[Opening DATA PROVIDED section]
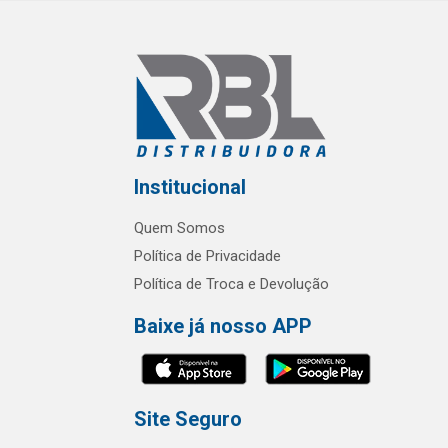
Institucional
Quem Somos
Política de Privacidade
Política de Troca e Devolução
Baixe já nosso APP
Site Seguro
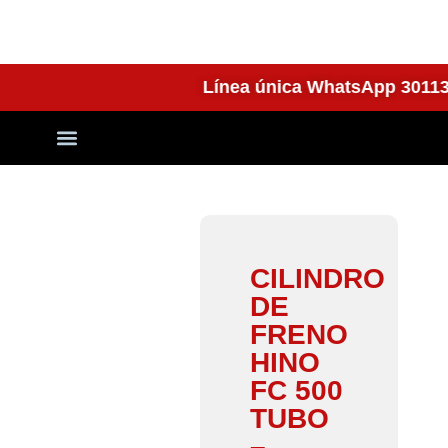
Línea única WhatsApp 30
Quienes Somos
CILINDRO
DE
FRENO
HINO
FC 500
TUBO
–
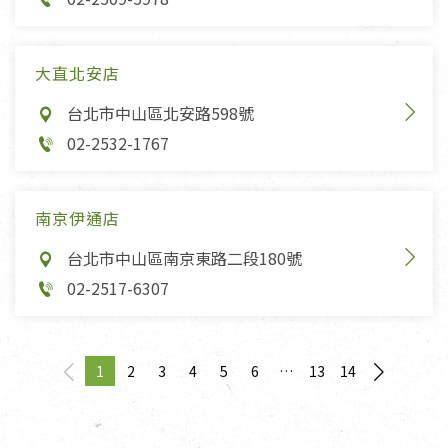
大直北安店
台北市中山區北安路598號
02-2532-1767
南京伊通店
台北市中山區南京東路二段180號
02-2517-6307
1
2
3
4
5
6
13
14
page
You're on page
page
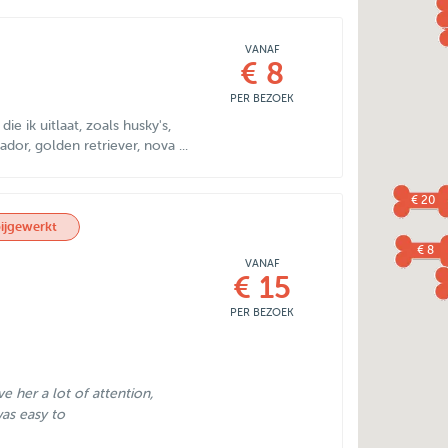
VANAF
€ 8
PER BEZOEK
e ik uitlaat, zoals husky's,
dor, golden retriever, nova ...
€ 20
ijgewerkt
€ 8
VANAF
€ 15
PER BEZOEK
e her a lot of attention,
was easy to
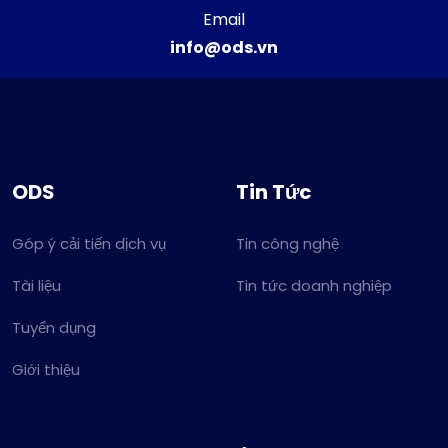
Email
info@ods.vn
ODS
Tin Tức
Góp ý cải tiến dịch vụ
Tin công nghệ
Tài liệu
Tin tức doanh nghiệp
Tuyển dụng
Giới thiệu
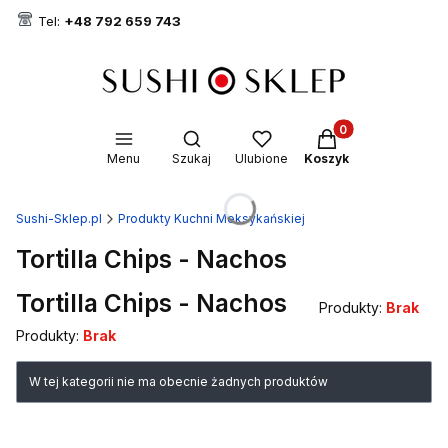
Tel:
+48 792 659 743
Produkty w koszyk
Otwórz wyszukiwarkę
Menu
Szukaj
Ulubione
Koszyk
Sushi-Sklep.pl
Produkty Kuchni Meksykańskiej
Tortilla Chips - Nachos
Tortilla Chips - Nachos
Produkty:
Brak
Produkty:
Brak
Lista produktów
W tej kategorii nie ma obecnie żadnych produktów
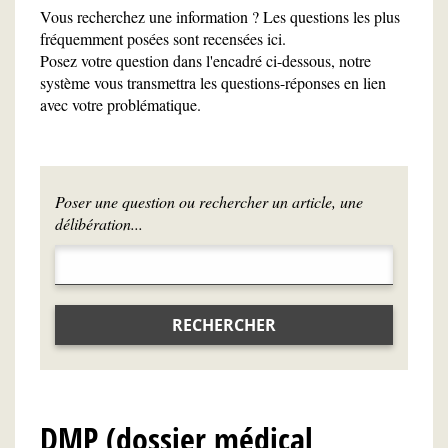
Vous recherchez une information ? Les questions les plus
fréquemment posées sont recensées ici.
Posez votre question dans l'encadré ci-dessous, notre
système vous transmettra les questions-réponses en lien
avec votre problématique.
Poser une question ou rechercher un article, une
délibération...
RECHERCHER
DMP (dossier médical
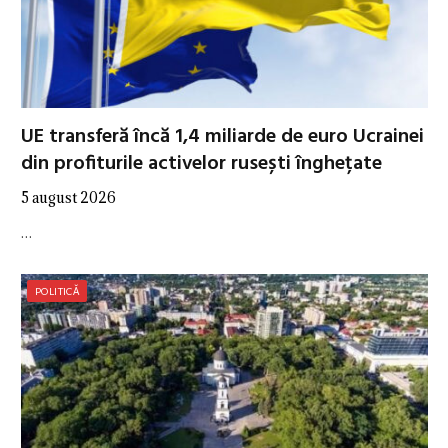
UE transferă încă 1,4 miliarde de euro Ucrainei
din profiturile activelor rusești înghețate
5 august 2026
…
POLITICĂ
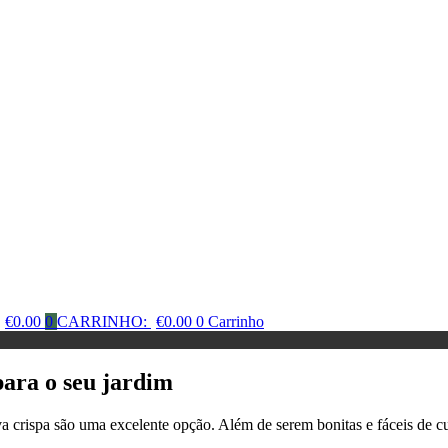
€
0.00
0
CARRINHO:
€
0.00
0
Carrinho
para o seu jardim
 uva crispa são uma excelente opção. Além de serem bonitas e fáceis de 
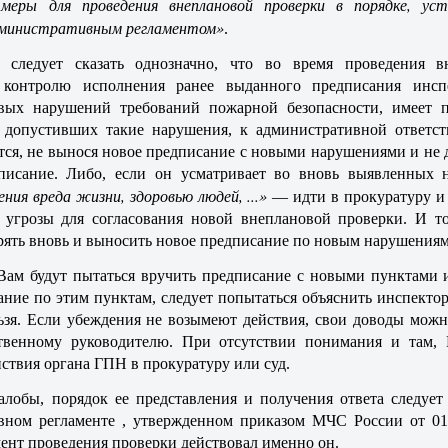
меры для проведения внеплановой проверки в порядке, уст
министративным регламентом»
.
, следует сказать однозначно, что во время проведения в
 контролю исполнения ранее выданного предписания инсп
вых нарушений требований пожарной безопасности, имеет 
 допустивших такие нарушения, к административной ответст
тся, не вынося новое предписание с новыми нарушениями и не 
дписание. Либо, если он усматривает во вновь выявленных 
ения вреда жизни, здоровью людей, ...»
— идти в прокуратуру и 
 угрозы для согласования новой внеплановой проверки. И то
рять вновь и выносить новое предписание по новым нарушениям
 Вам будут пытаться вручить предписание с новыми пунктами
ание по этим пунктам, следует попытаться объяснить инспекто
льзя. Если убеждения не возымеют действия, свои доводы мож
ственному руководителю. При отсутствии понимания и там,
ствия органа ГПН в прокуратуру или суд.
лобы, порядок ее представления и получения ответа следует
вном регламенте , утвержденном приказом МЧС России от 01
омент проведения проверки действовал именно он.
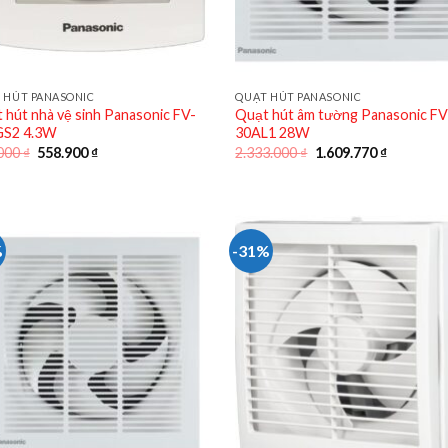
 HÚT PANASONIC
QUẠT HÚT PANASONIC
 hút nhà vệ sinh Panasonic FV-
Quạt hút âm tường Panasonic FV
GS2 4.3W
30AL1 28W
Giá
Giá
Giá
Giá
000
₫
558.900
₫
2.333.000
₫
1.609.770
₫
gốc
hiện
gốc
hiện
là:
tại
là:
tại
810.000 ₫.
là:
2.333.000 ₫.
là:
558.900 ₫.
1.609.770
%
-31%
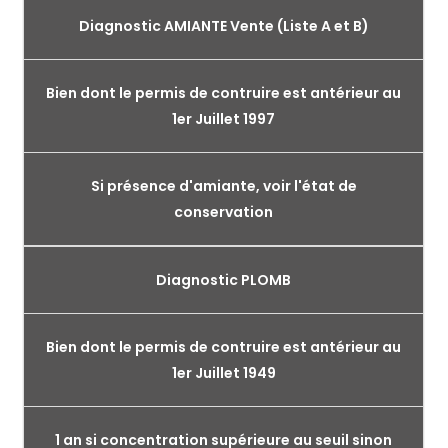
Diagnostic AMIANTE Vente (Liste A et B)
Bien dont le permis de contruire est antérieur au
1er Juillet 1997
Si présence d'amiante, voir l'état de
conservation
Diagnostic PLOMB
Bien dont le permis de contruire est antérieur au
1er Juillet 1949
1 an si concentration supérieure au seuil sinon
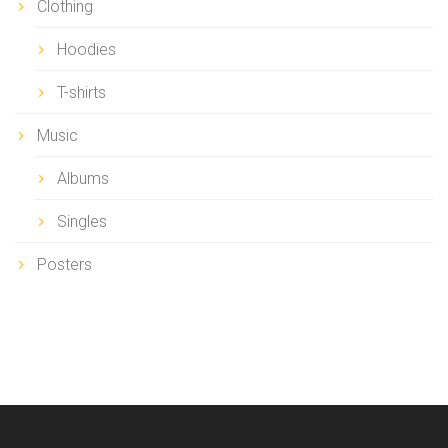
Clothing
Hoodies
T-shirts
Music
Albums
Singles
Posters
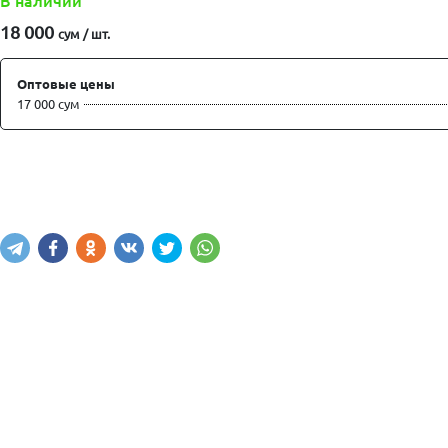
В наличии
18 000
сум / шт.
Оптовые цены
17 000 сум
Купить
В корзину
Написать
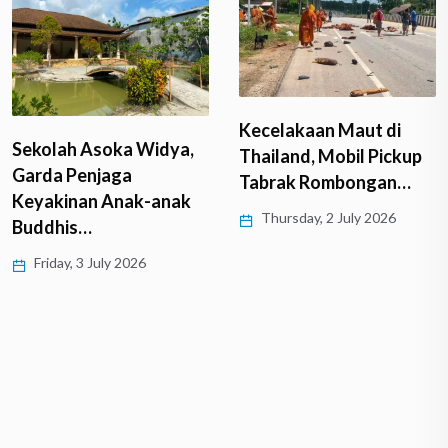
Kecelakaan Maut di
Sekolah Asoka Widya,
Thailand, Mobil Pickup
Garda Penjaga
Tabrak Rombongan…
Keyakinan Anak-anak
Thursday, 2 July 2026
Buddhis…
Friday, 3 July 2026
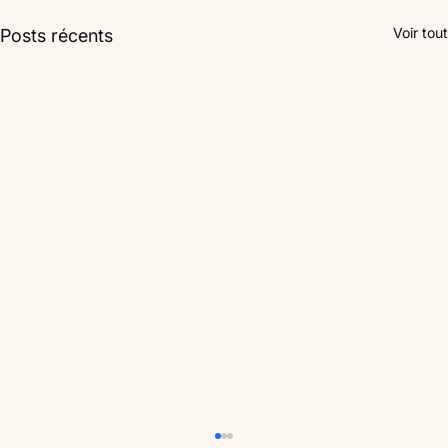
Voir tout
Posts récents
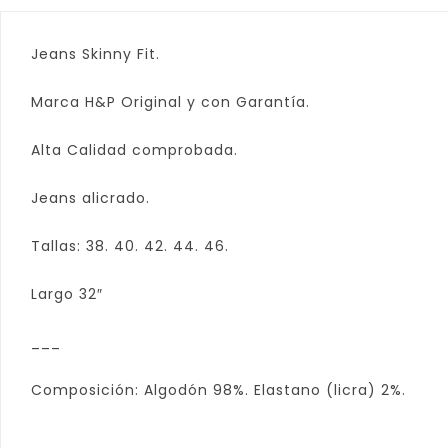
Jeans Skinny Fit.
Marca H&P Original y con Garantía.
Alta Calidad comprobada.
Jeans alicrado.
Tallas: 38. 40. 42. 44. 46.
Largo 32″
___
Composición: Algodón 98%. Elastano (licra) 2%.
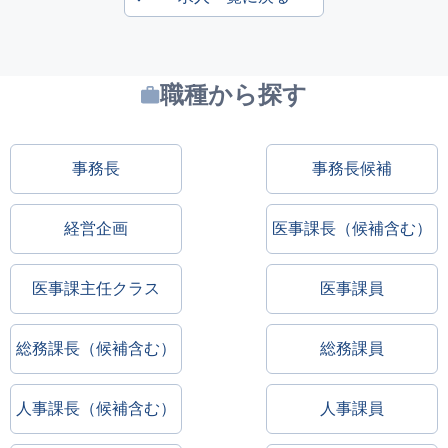
職種から探す
事務長
事務長候補
経営企画
医事課長（候補含む）
医事課主任クラス
医事課員
総務課長（候補含む）
総務課員
人事課長（候補含む）
人事課員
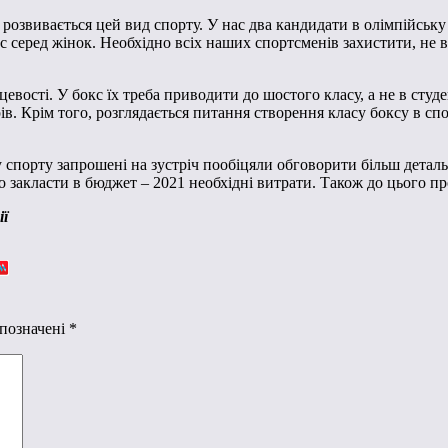
розвивається цей вид спорту. У нас два кандидати в олімпійську 
с серед жінок. Необхідно всіх наших спортсменів захистити, не в
сцевості. У бокс їх треба приводити до шостого класу, а не в сту
рів. Крім того, розглядається питання створення класу боксу в с
 спорту запрошені на зустріч пообіцяли обговорити більш деталь
ло закласти в бюджет – 2021 необхідні витрати. Також до цього 
ії
 позначені
*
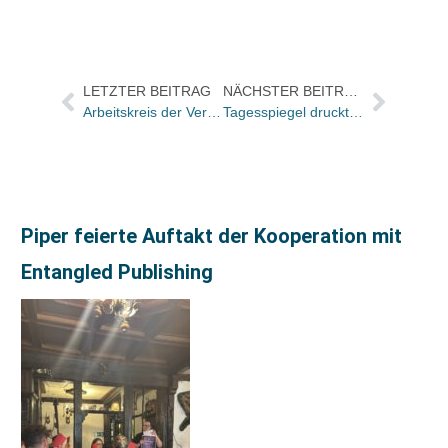
LETZTER BEITRAG
NÄCHSTER BEITRAG
Arbeitskreis der Verlagspressesprecher/innen mit bundesweiter Umfrage
Tagesspiegel druckt Anna Politkovskaja
Piper feierte Auftakt der Kooperation mit
Entangled Publishing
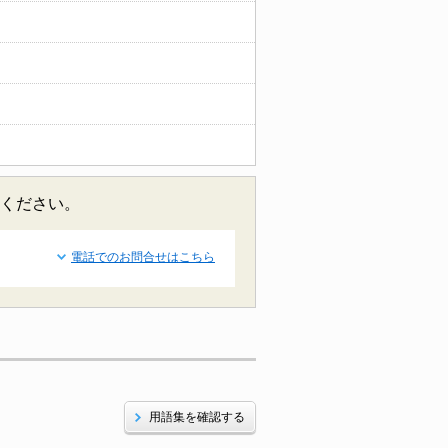
せください。
電話でのお問合せはこちら
用語集を確認する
[Closing DATA PROVIDED section]
**EXERCISE PROMPT**: Reproduce the material word for word, but without its images.

**TASK ANSWER**:
Institucional
Quem Somos
Política de Privacidade
Política de Troca e Devolução
Baixe já nosso APP
Site Seguro
Línea única WhatsApp 30
Quienes Somos
CILINDRO
DE
FRENO
HINO
FC 500
TUBO
–
大直北安店
台北市中山區北安路598號
02-2532-1767
南京伊通店
台北市中山區南京東路二段180號
02-2517-6307
1
2
3
4
5
6
13
14
page
You're on page
page
VANAF
€ 8
PER BEZOEK
e ik uitlaat, zoals husky's,
dor, golden retriever, nova ...
€ 20
ijgewerkt
€ 8
VANAF
€ 15
PER BEZOEK
e her a lot of attention,
was easy to
Email
info@ods.vn
ODS
Tin Tức
Góp ý cải tiến dịch vụ
Tin công nghệ
Tài liệu
Tin tức doanh nghiệp
Tuyển dụng
Giới thiệu
Tel:
+48 792 659 743
Produkty w koszyk
Otwórz wyszukiwarkę
Menu
Szukaj
Ulubione
Koszyk
Sushi-Sklep.pl
Produkty Kuchni Meksykańskiej
Tortilla Chips - Nachos
Tortilla Chips - Nachos
Produkty:
Brak
Produkty:
Brak
Lista produktów
W tej kategorii nie ma obecnie żadnych produktów
Vous recherchez une information ? Les questions les plus
fréquemment posées sont recensées ici.
Posez votre question dans l'encadré ci-dessous, notre
système vous transmettra les questions-réponses en lien
avec votre problématique.
Poser une question ou rechercher un article, une
délibération...
RECHERCHER
DMP (dossier médical
UE transferă încă 1,4 miliarde de euro Ucrainei
din profiturile activelor rusești înghețate
5 august 2026
…
POLITICĂ
€
0.00
0
CARRINHO:
€
0.00
0
Carrinho
para o seu jardim
 uva crispa são uma excelente opção. Além de serem bonitas e fáceis de 
меры для проведения внеплановой проверки в порядке, уст
министративным регламентом»
.
, следует сказать однозначно, что во время проведения в
 контролю исполнения ранее выданного предписания инсп
вых нарушений требований пожарной безопасности, имеет 
 допустивших такие нарушения, к административной ответст
тся, не вынося новое предписание с новыми нарушениями и не 
дписание. Либо, если он усматривает во вновь выявленных 
ения вреда жизни, здоровью людей, ...»
— идти в прокуратуру и 
 угрозы для согласования новой внеплановой проверки. И то
рять вновь и выносить новое предписание по новым нарушениям
 Вам будут пытаться вручить предписание с новыми пунктами
ание по этим пунктам, следует попытаться объяснить инспекто
льзя. Если убеждения не возымеют действия, свои доводы мож
ственному руководителю. При отсутствии понимания и там,
ствия органа ГПН в прокуратуру или суд.
лобы, порядок ее представления и получения ответа следует
вном регламенте , утвержденном приказом МЧС России от 01
омент проведения проверки действовал именно он.
 HÚT PANASONIC
QUẠT HÚT PANASONIC
 hút nhà vệ sinh Panasonic FV-
Quạt hút âm tường Panasonic FV
GS2 4.3W
30AL1 28W
Giá
Giá
Giá
Giá
000
₫
558.900
₫
2.333.000
₫
1.609.770
₫
gốc
hiện
gốc
hiện
là:
tại
là:
tại
810.000 ₫.
là:
2.333.000 ₫.
là:
558.900 ₫.
1.609.770
%
-31%
Diagnostic AMIANTE Vente (Liste A et B)
Bien dont le permis de contruire est antérieur au
1er Juillet 1997
Si présence d'amiante, voir l'état de
conservation
Diagnostic PLOMB
Bien dont le permis de contruire est antérieur au
1er Juillet 1949
1 an si concentration supérieure au seuil sinon
Clothing
Hoodies
T-shirts
Music
Albums
Singles
Posters
В наличии
18 000
сум / шт.
Оптовые цены
17 000 сум
Купить
В корзину
Написать
Kecelakaan Maut di
Sekolah Asoka Widya,
Thailand, Mobil Pickup
Garda Penjaga
Tabrak Rombongan…
Keyakinan Anak-anak
Thursday, 2 July 2026
Buddhis…
Friday, 3 July 2026
Voir tout
Posts récents
Jeans Skinny Fit.
Marca H&P Original y con Garantía.
Alta Calidad comprobada.
Jeans alicrado.
Tallas: 38. 40. 42. 44. 46.
Largo 32″
___
Composición: Algodón 98%. Elastano (licra) 2%.
職種から探す
事務長
事務長候補
経営企画
医事課長（候補含む）
医事課主任クラス
医事課員
総務課長（候補含む）
総務課員
人事課長（候補含む）
人事課員
розвивається цей вид спорту. У нас два кандидати в олімпійську 
с серед жінок. Необхідно всіх наших спортсменів захистити, не в
сцевості. У бокс їх треба приводити до шостого класу, а не в сту
рів. Крім того, розглядається питання створення класу боксу в с
 спорту запрошені на зустріч пообіцяли обговорити більш деталь
ло закласти в бюджет – 2021 необхідні витрати. Також до цього 
ії
 позначені
*
LETZTER BEITRAG
NÄCHSTER BEITRAG
Arbeitskreis der Verlagspressesprecher/innen mit bundesweiter Umfrage
Tagesspiegel druckt Anna Politkovskaja
Piper feierte Auftakt der Kooperation mit
Entangled Publishing
せください。
電話でのお問合せはこちら
用語集を確認する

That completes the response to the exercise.